▶ **Assigned task**
Please count the lines below that hold the word "unserer" and give the count without any other text.

▶ **Dataset content**
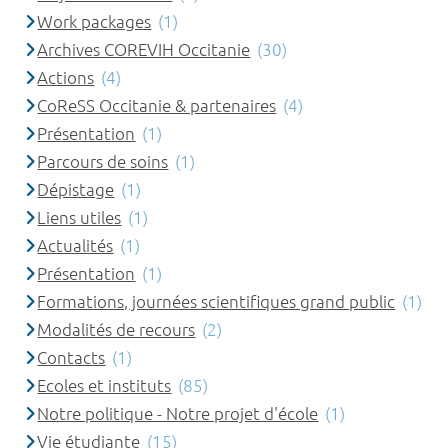
Work packages
(1)
Archives COREVIH Occitanie
(30)
Actions
(4)
CoReSS Occitanie & partenaires
(4)
Présentation
(1)
Parcours de soins
(1)
Dépistage
(1)
Liens utiles
(1)
Actualités
(1)
Présentation
(1)
Formations, journées scientifiques grand public
(1)
Modalités de recours
(2)
Contacts
(1)
Ecoles et instituts
(85)
Notre politique - Notre projet d'école
(1)
Vie étudiante
(15)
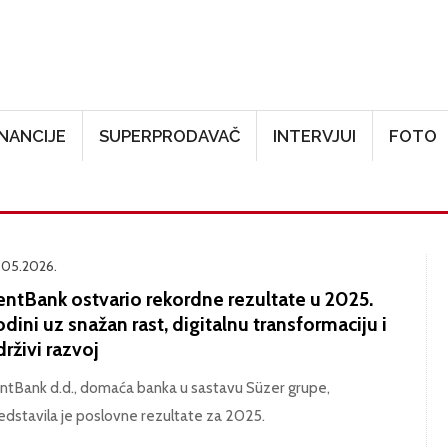
Skoči na glavni sadržaj
INANCIJE
SUPERPRODAVAČ
INTERVJUI
FOTO
.05.2026.
entBank ostvario rekordne rezultate u 2025.
dini uz snažan rast, digitalnu transformaciju i
rživi razvoj
ntBank d.d., domaća banka u sastavu Süzer grupe,
edstavila je poslovne rezultate za 2025.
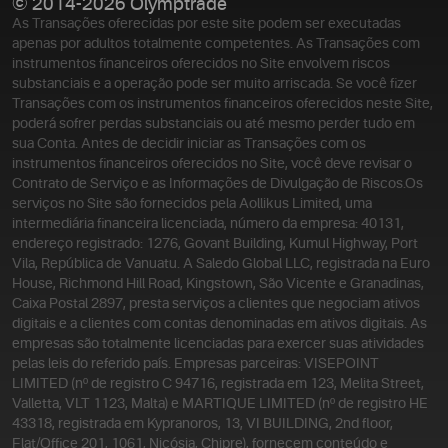
© 2014-2026 Olymptrade
As Transações oferecidas por este site podem ser executadas
apenas por adultos totalmente competentes. As Transações com
instrumentos financeiros oferecidos no Site envolvem riscos
substanciais e a operação pode ser muito arriscada. Se você fizer
Transações com os instrumentos financeiros oferecidos neste Site,
poderá sofrer perdas substanciais ou até mesmo perder tudo em
sua Conta. Antes de decidir iniciar as Transações com os
instrumentos financeiros oferecidos no Site, você deve revisar o
Contrato de Serviço e as Informações de Divulgação de Riscos.
Os
serviços no Site são fornecidos pela Aollikus Limited, uma
intermediária financeira licenciada, número da empresa: 40131,
endereço registrado: 1276, Govant Building, Kumul Highway, Port
Vila, República de Vanuatu. A Saledo Global LLC, registrada na Euro
House, Richmond Hill Road, Kingstown, São Vicente e Granadinas,
Caixa Postal 2897, presta serviços a clientes que negociam ativos
digitais e a clientes com contas denominadas em ativos digitais. As
empresas são totalmente licenciadas para exercer suas atividades
pelas leis do referido país. Empresas parceiras: VISEPOINT
LIMITED (nº de registro C 94716, registrada em 123, Melita Street,
Valletta, VLT 1123, Malta) e MARTIQUE LIMITED (nº de registro HE
43318, registrada em Kypranoros, 13, VI BUILDING, 2nd floor,
Flat/Office 201, 1061, Nicósia, Chipre), fornecem conteúdo e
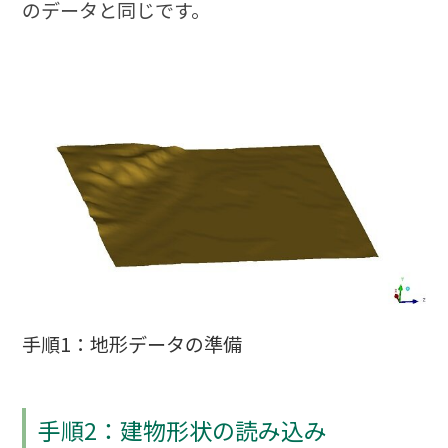
のデータと同じです。
手順1：地形データの準備
手順2：建物形状の読み込み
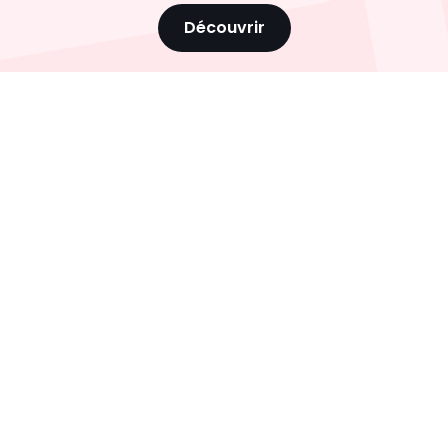
Découvrir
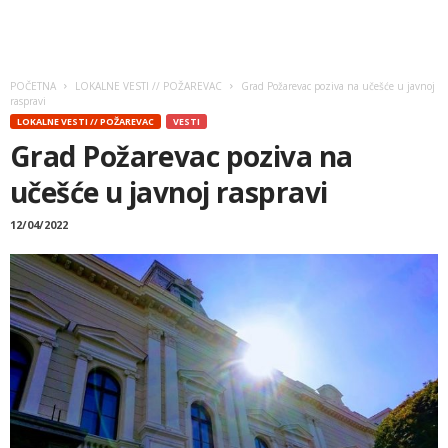
POČETNA
LOKALNE VESTI // POŽAREVAC
Grad Požarevac poziva na učešće u javnoj
raspravi
LOKALNE VESTI // POŽAREVAC
VESTI
Grad Požarevac poziva na
učešće u javnoj raspravi
12/04/2022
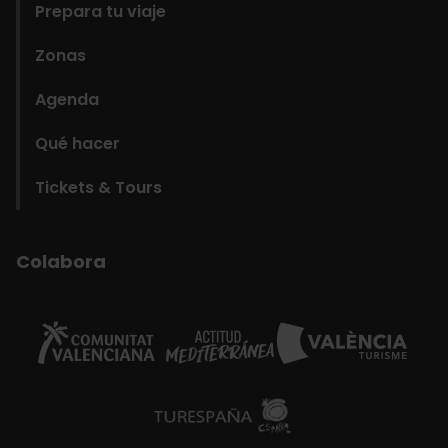
Prepara tu viaje
Zonas
Agenda
Qué hacer
Tickets & Tours
Colabora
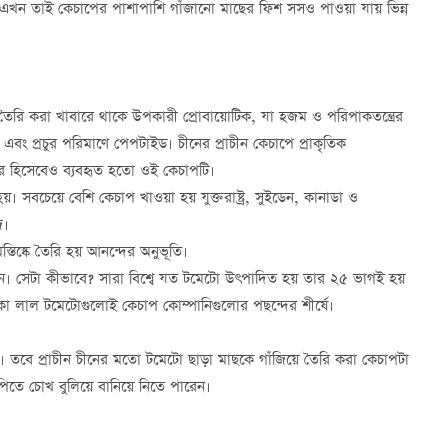
। এখন তাই কেচাপের পাশাপাশি গাঁজানো মাছের ফিশ সসও পাওয়া যায় ভিন্ন
রি করা খাবারে থাকে উপকারী প্রোবায়োটিক, যা হজম ও পরিপাকতন্ত্রের
 এবং প্রচুর পরিমাণে পেপটাইড। চীনের প্রাচীন কেচাপে প্রাকৃতিক
কার হিসেবেও ব্যবহৃত হতো ওই কেচাপটি।
 সবচেয়ে বেশি কেচাপ খাওয়া হয় যুক্তরাষ্ট্র, সুইডেন, কানাডা ও
ি।
ষ্কে তৈরি হয় আনন্দের অনুভূতি।
সেটা কীভাবে? সারা বিশ্বে যত টমেটো উৎপাদিত হয় তার ২৫ ভাগই হয়
কা লাল টমেটোগুলোই কেচাপ কোম্পানিগুলোর পছন্দের শীর্ষে।
বে প্রাচীন চীনের মতো টমেটো ছাড়া মাছকে গাঁজিয়ে তৈরি করা কেচাপটা
িতে চোখ বুলিয়ে বানিয়ে নিতে পারেন।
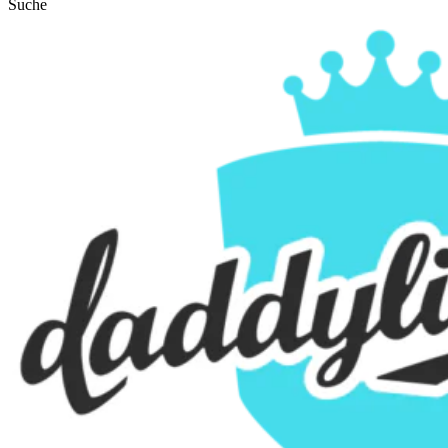
Suche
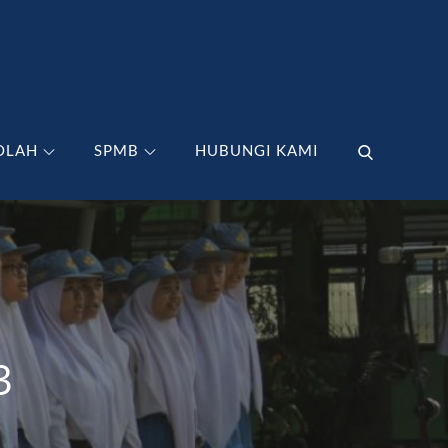
OLAH
SPMB
HUBUNGI KAMI
3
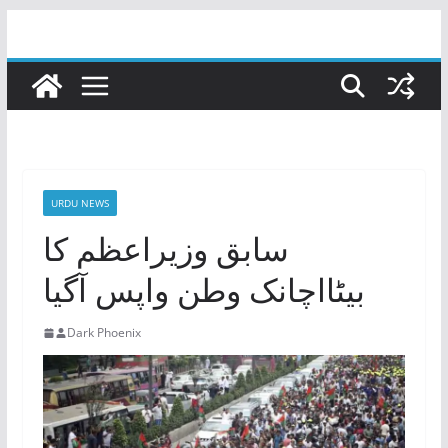
Skip
to
content
URDU NEWS
سابق وزیراعظم کا
بیٹااچانک وطن واپس آگیا
Dark Phoenix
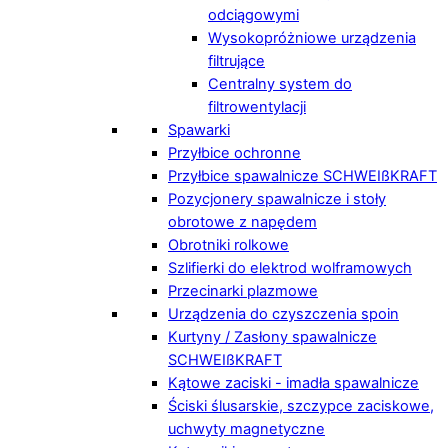
odciągowymi
Wysokopróżniowe urządzenia
filtrujące
Centralny system do
filtrowentylacji
Spawarki
Przyłbice ochronne
Przyłbice spawalnicze SCHWEIßKRAFT
Pozycjonery spawalnicze i stoły
obrotowe z napędem
Obrotniki rolkowe
Szlifierki do elektrod wolframowych
Przecinarki plazmowe
Urządzenia do czyszczenia spoin
Kurtyny / Zasłony spawalnicze
SCHWEIßKRAFT
Kątowe zaciski - imadła spawalnicze
Ściski ślusarskie, szczypce zaciskowe,
uchwyty magnetyczne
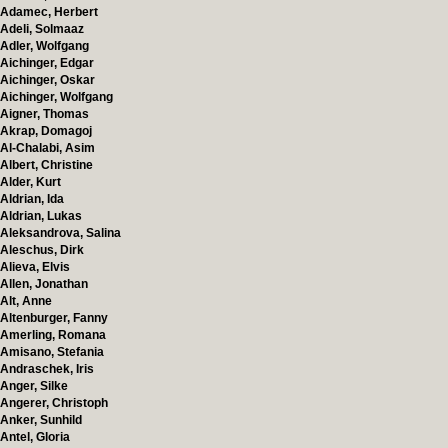
Adamec, Herbert
Adeli, Solmaaz
Adler, Wolfgang
Aichinger, Edgar
Aichinger, Oskar
Aichinger, Wolfgang
Aigner, Thomas
Akrap, Domagoj
Al-Chalabi, Asim
Albert, Christine
Alder, Kurt
Aldrian, Ida
Aldrian, Lukas
Aleksandrova, Salina
Aleschus, Dirk
Alieva, Elvis
Allen, Jonathan
Alt, Anne
Altenburger, Fanny
Amerling, Romana
Amisano, Stefania
Andraschek, Iris
Anger, Silke
Angerer, Christoph
Anker, Sunhild
Antel, Gloria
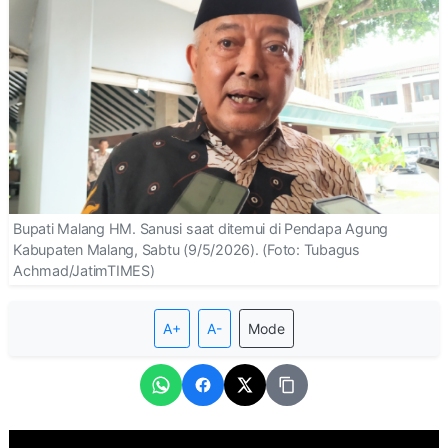
Bupati Malang HM. Sanusi saat ditemui di Pendapa Agung
Kabupaten Malang, Sabtu (9/5/2026). (Foto: Tubagus
Achmad/JatimTIMES)
A+
A-
Mode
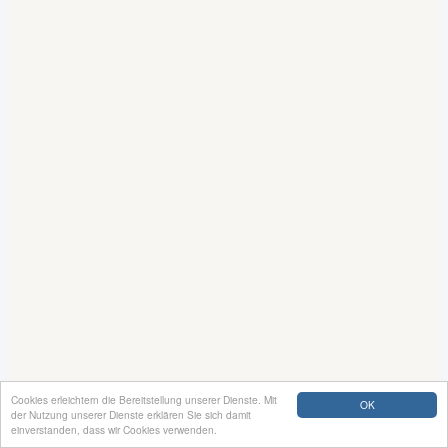
Cookies erleichtern die Bereitstellung unserer Dienste. Mit
OK
der Nutzung unserer Dienste erklären Sie sich damit
einverstanden, dass wir Cookies verwenden.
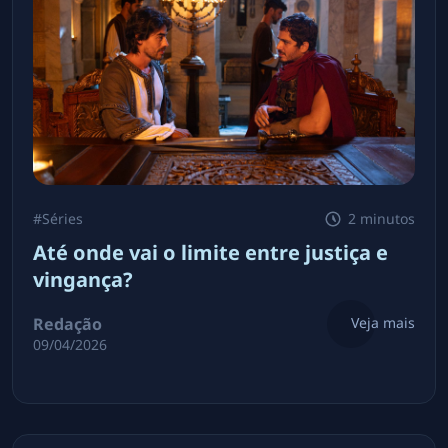
#
Séries
2 minutos
Até onde vai o limite entre justiça e
vingança?
Redação
Veja mais
09/04/2026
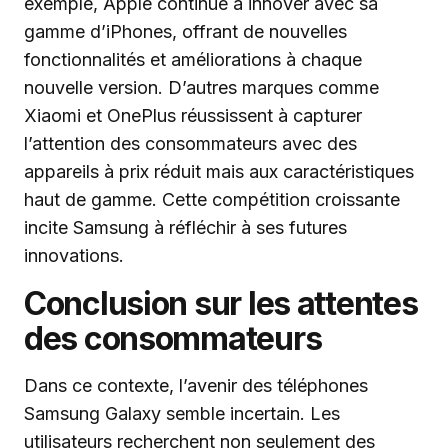
exemple, Apple continue à innover avec sa
gamme d’iPhones, offrant de nouvelles
fonctionnalités et améliorations à chaque
nouvelle version. D’autres marques comme
Xiaomi et OnePlus réussissent à capturer
l’attention des consommateurs avec des
appareils à prix réduit mais aux caractéristiques
haut de gamme. Cette compétition croissante
incite Samsung à réfléchir à ses futures
innovations.
Conclusion sur les attentes
des consommateurs
Dans ce contexte, l’avenir des téléphones
Samsung Galaxy semble incertain. Les
utilisateurs recherchent non seulement des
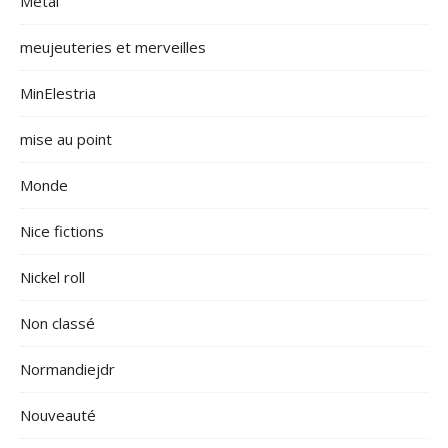
Métal
meujeuteries et merveilles
MinElestria
mise au point
Monde
Nice fictions
Nickel roll
Non classé
Normandiejdr
Nouveauté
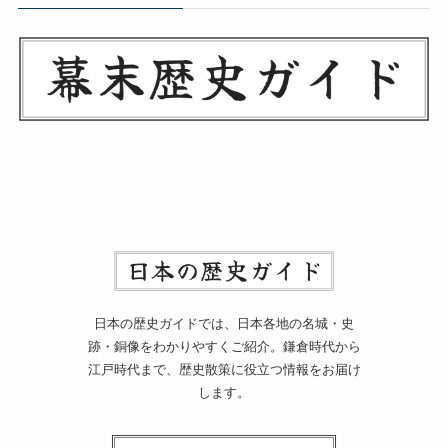
日本の歴史ガイドでは、日本各地の名城・史
跡・銅像をわかりやすくご紹介。鎌倉時代から
江戸時代まで、歴史散策に役立つ情報をお届け
します。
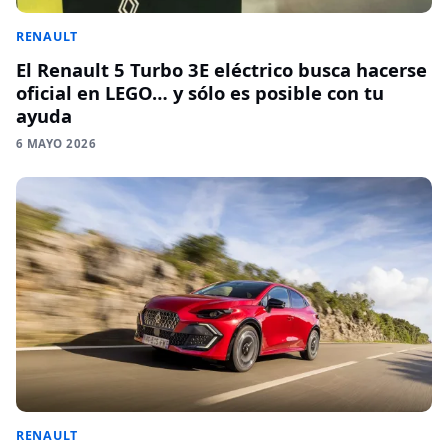
RENAULT
El Renault 5 Turbo 3E eléctrico busca hacerse
oficial en LEGO… y sólo es posible con tu
ayuda
6 MAYO 2026
RENAULT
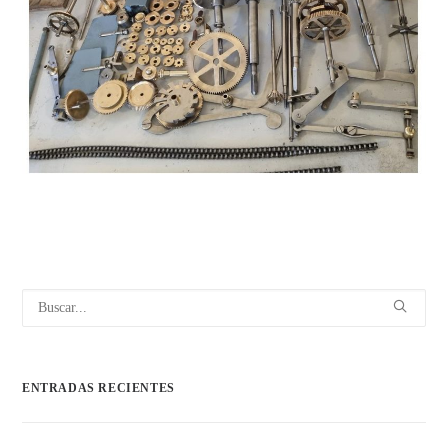
ENTRADAS RECIENTES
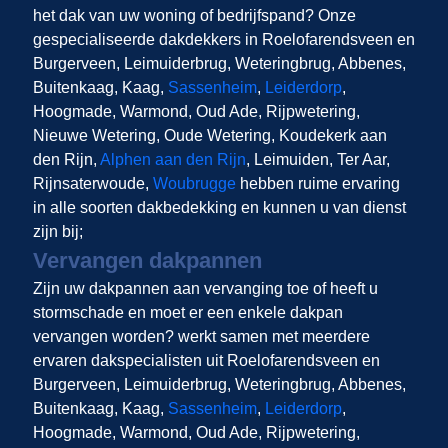
het dak van uw woning of bedrijfspand? Onze
gespecialiseerde dakdekkers in Roelofarendsveen en
Burgerveen, Leimuiderbrug, Weteringbrug, Abbenes,
Buitenkaag, Kaag,
Sassenheim
,
Leiderdorp
,
Hoogmade, Warmond, Oud Ade, Rijpwetering,
Nieuwe Wetering, Oude Wetering, Koudekerk aan
den Rijn,
Alphen aan den Rijn
, Leimuiden, Ter Aar,
Rijnsaterwoude,
Woubrugge
hebben ruime ervaring
in alle soorten dakbedekking en kunnen u van dienst
zijn bij;
Vervangen dakpannen
Zijn uw dakpannen aan vervanging toe of heeft u
stormschade en moet er een enkele dakpan
vervangen worden?
werkt samen met meerdere
ervaren dakspecialisten uit Roelofarendsveen en
Burgerveen, Leimuiderbrug, Weteringbrug, Abbenes,
Buitenkaag, Kaag,
Sassenheim
,
Leiderdorp
,
Hoogmade, Warmond, Oud Ade, Rijpwetering,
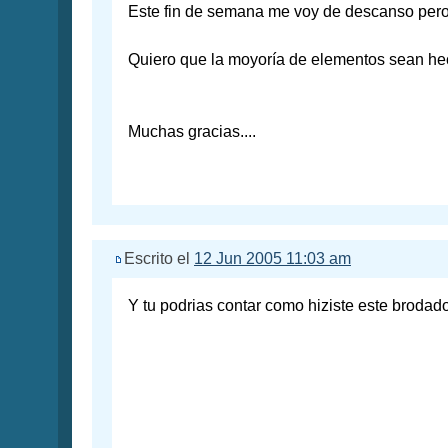
Este fin de semana me voy de descanso pero me
Quiero que la moyoría de elementos sean hec
Muchas gracias....
Escrito el
12 Jun 2005 11:03 am
Y tu podrias contar como hiziste este brodad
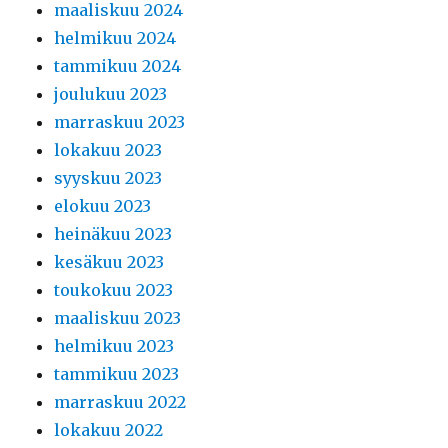
maaliskuu 2024
helmikuu 2024
tammikuu 2024
joulukuu 2023
marraskuu 2023
lokakuu 2023
syyskuu 2023
elokuu 2023
heinäkuu 2023
kesäkuu 2023
toukokuu 2023
maaliskuu 2023
helmikuu 2023
tammikuu 2023
marraskuu 2022
lokakuu 2022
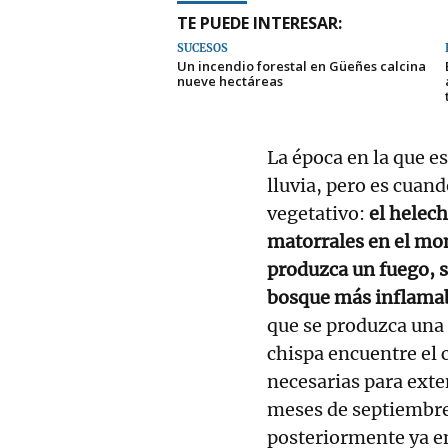
TE PUEDE INTERESAR:
SUCESOS
Un incendio forestal en Güeñes calcina
nueve hectáreas
La época en la que es
lluvia, pero es cuan
vegetativo:
el helech
matorrales en el mon
produzca un fuego, s
bosque más inflama
que se produzca una 
chispa encuentre el 
necesarias para exte
meses de septiembre 
posteriormente ya en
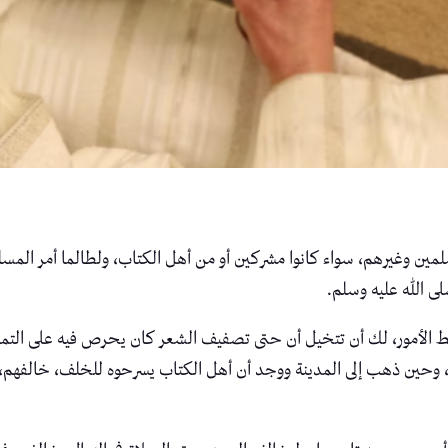
مين وغيرهم، سواء كانوا مشركين أو من أهل الكتاب، ولطالما أمر المسلم
لى الله عليه وسلم.
الأمور، لك أن تتخيل أن حتى تصفيف الشعر كان يحرص فيه على التماي
 وحين ذهب إلى المدينة ووجد أن أهل الكتاب يسرحوه للخلف، خالفهم، 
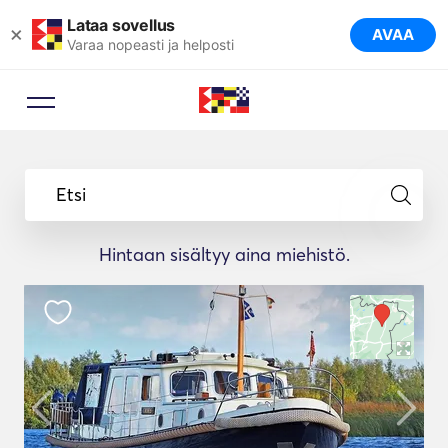
Lataa sovellus
×
AVAA
Varaa nopeasti ja helposti
Etsi
Hintaan sisältyy aina miehistö.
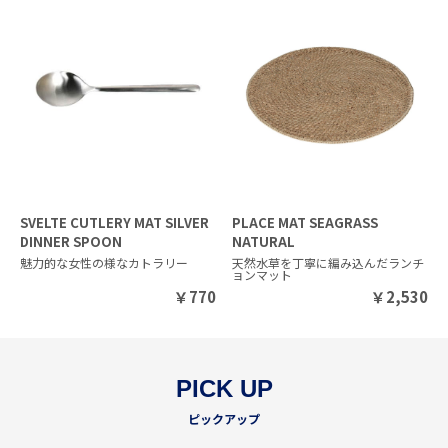
SVELTE CUTLERY MAT SILVER
PLACE MAT SEAGRASS
DINNER SPOON
NATURAL
魅力的な女性の様なカトラリー
天然水草を丁寧に編み込んだランチ
ョンマット
￥
770
￥
2,530
PICK UP
ピックアップ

▶ **Answer box**
2